If you’re of a certain age and childless, it’s entirely possible you haven’t the foggiest idea what a “Ninjago” — of the latest LEGO movie — might be. Apparently it is both a show and a toy, but that’s as far as I got into the Wikipedia article. With the wild success of both “The LEGO Movie” and “The LEGO Batman Movie,” released just earlier this year, it stands to reason that Warner Bros. would strike while the iron is hot and churn out more LEGO- themed movies, like “The LEGO Ninjago Movie,” which sadly proves that when it comes to the super fun LEGO movies, there can be diminishing returns.
The genius of “The LEGO Movie” and “The LEGO Batman Movie” lies in the extremely high joke density of those films, which are thick with verbal and visual gags, nearly overwhelming in their detailed specificity to both the LEGO character style, and the incredibly rich worlds and mythology created around these little plastic toys. “Ninjago,” directed by Charlie Bean, Paul Fisher and Bob Logan, and credited to no less than nine screenwriters ( including Fisher and Logan) doesn’t quite maintain that level of mania that make both “Movie” and “Batman” deliriously fun.
Signaled by the vintage WB logo at the beginning, and a live- action opening featuring Jackie Chan as a kindly shop owner telling the story of Lloyd and Ninjago to a young patron, “The LEGO Ninjago Movie” is inspired by 1970s kung fu and monster movies. The young hero, Lloyd ( Dave Franco), is a forlorn teenager in the seaside city of Ninjago, leading a secret double life as both the much maligned son of evil villain Garmadon ( Justin Theroux) and the Green Ninja of the ninja crew that saves the city from Garmadon’s destruction. Think of the ninja crew like the Power Rangers: these teens have different colors, different powers, and ride around in giant animal- shaped robots fighting Garmadon and his army.
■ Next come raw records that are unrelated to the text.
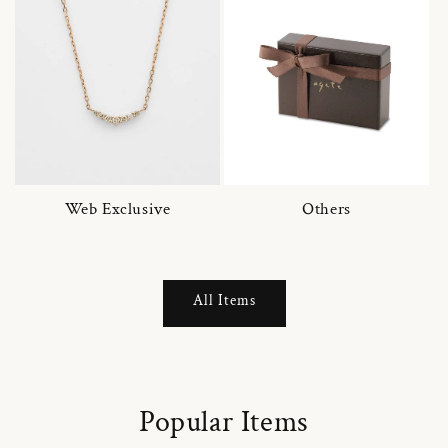
Web Exclusive
Others
All Items
Popular Items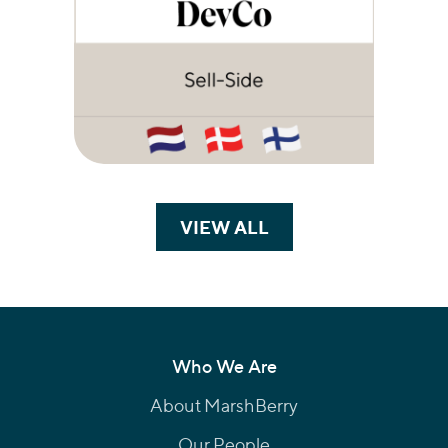
VIEW ALL
TRANSACTIONS
Who We Are
About MarshBerry
Our People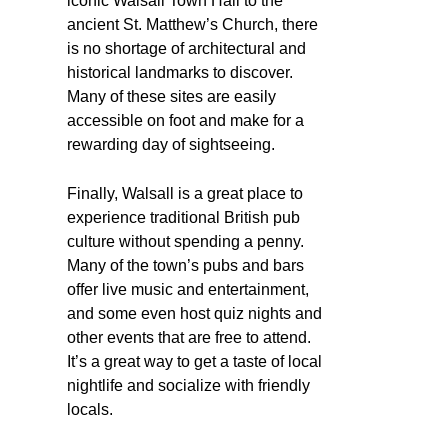
iconic Walsall Town Hall to the
ancient St. Matthew’s Church, there
is no shortage of architectural and
historical landmarks to discover.
Many of these sites are easily
accessible on foot and make for a
rewarding day of sightseeing.
Finally, Walsall is a great place to
experience traditional British pub
culture without spending a penny.
Many of the town’s pubs and bars
offer live music and entertainment,
and some even host quiz nights and
other events that are free to attend.
It’s a great way to get a taste of local
nightlife and socialize with friendly
locals.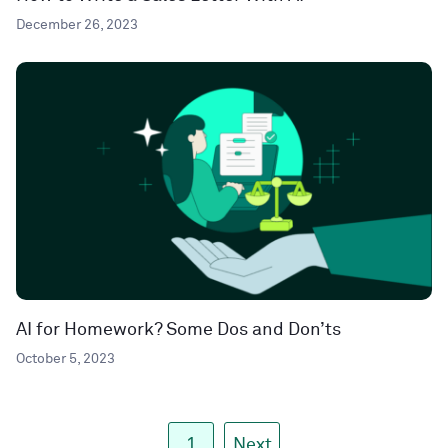
December 26, 2023
AI for Homework? Some Dos and Don’ts
October 5, 2023
1
Next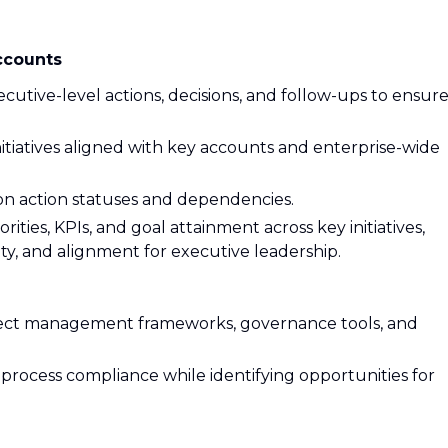
ccounts
cutive-level actions, decisions, and follow-ups to ensur
itiatives aligned with key accounts and enterprise-wide
 on action statuses and dependencies.
rities, KPIs, and goal attainment across key initiatives,
lity, and alignment for executive leadership.
ject management frameworks, governance tools, and
rocess compliance while identifying opportunities for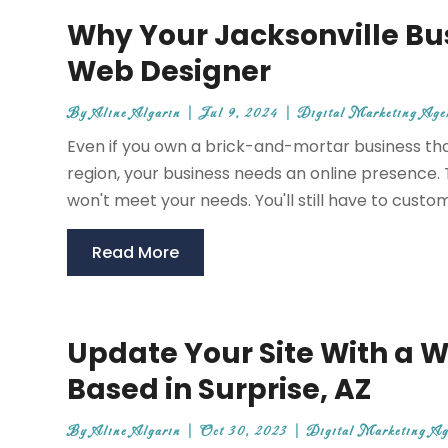
Why Your Jacksonville Bu
Web Designer
By
Aline Algarin
|
Jul 9, 2024
|
Digital Marketing Age
Even if you own a brick-and-mortar business tha
region, your business needs an online presence. 
won't meet your needs. You'll still have to custom
Read More
Update Your Site With a W
Based in Surprise, AZ
By
Aline Algarin
|
Oct 30, 2023
|
Digital Marketing A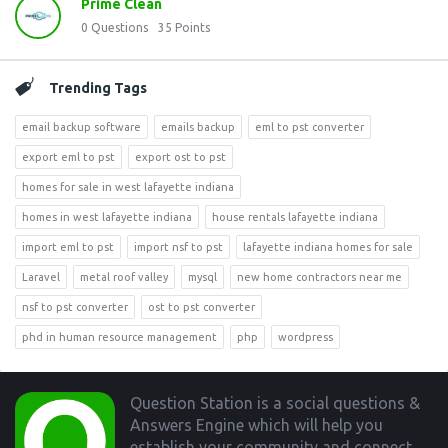
Prime Clean
0
Questions
35
Points
Trending Tags
email backup software
emails backup
eml to pst converter
export eml to pst
export ost to pst
homes for sale in west lafayette indiana
homes in west lafayette indiana
house rentals lafayette indiana
import eml to pst
import nsf to pst
lafayette indiana homes for sale
Laravel
metal roof valley
mysql
new home contractors near me
nsf to pst converter
ost to pst converter
phd in human resource management
php
wordpress
Footer
Question Station is a social questions &
Answers Engine which will help you
establish your community and connect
Lloyd’s just a sensitive kid with daddy issues, and therefore, he overcompensates a bit. During a battle, he accidentally unleashes a terrifying monster— a furry feline creature named Meow- thra ( a live housecat, batting Ninjago around like a ball of yarn). With his posse of ninja buddies, under the guidance of their sensei, Mr. Liu ( Chan), Lloyd sets out on an adventure to retrieve a super special weapon to stop Meowthra. There’s just one wrinkle — his overbearing blowhard of an evil dad joins them on the trip.
“LEGO Ninjago” maintains the silly and irreverent tone of the prior films, and the other ninjas are voiced with great personality by comic stars Kumail Nanjiani, Abbi Jacobson, Zach Woods, Fred Armisen, and Michael Peña.
What doesn’t quite work is the emotional story between Lloyd and Garmadon as they get to know and accept each other, which is the heart of this tale. If the story of your film requires a lot of emotional expression, it might not work best with characters that have flat round plastic heads and painted on features.
Some aspects of the film are quite entertaining. Garmadon is a great character, especially as voiced by Theroux ( his pronunciation of Lloyd as “Luh- Loyd” doesn’t get old). It’s a light, serviceable romp around the LEGOs, but doesn’t come close to the high- key antics of the first two films in the series.
“The LEGO Ninjago Movie,” a WarnerBros. release, is rated PG for some mild action and rude humor. Running time: 101 minutes.
Jackie Chan lends his voice to Master Wu in the new Warner Bros. release “The LEGO Ninjago Movie.”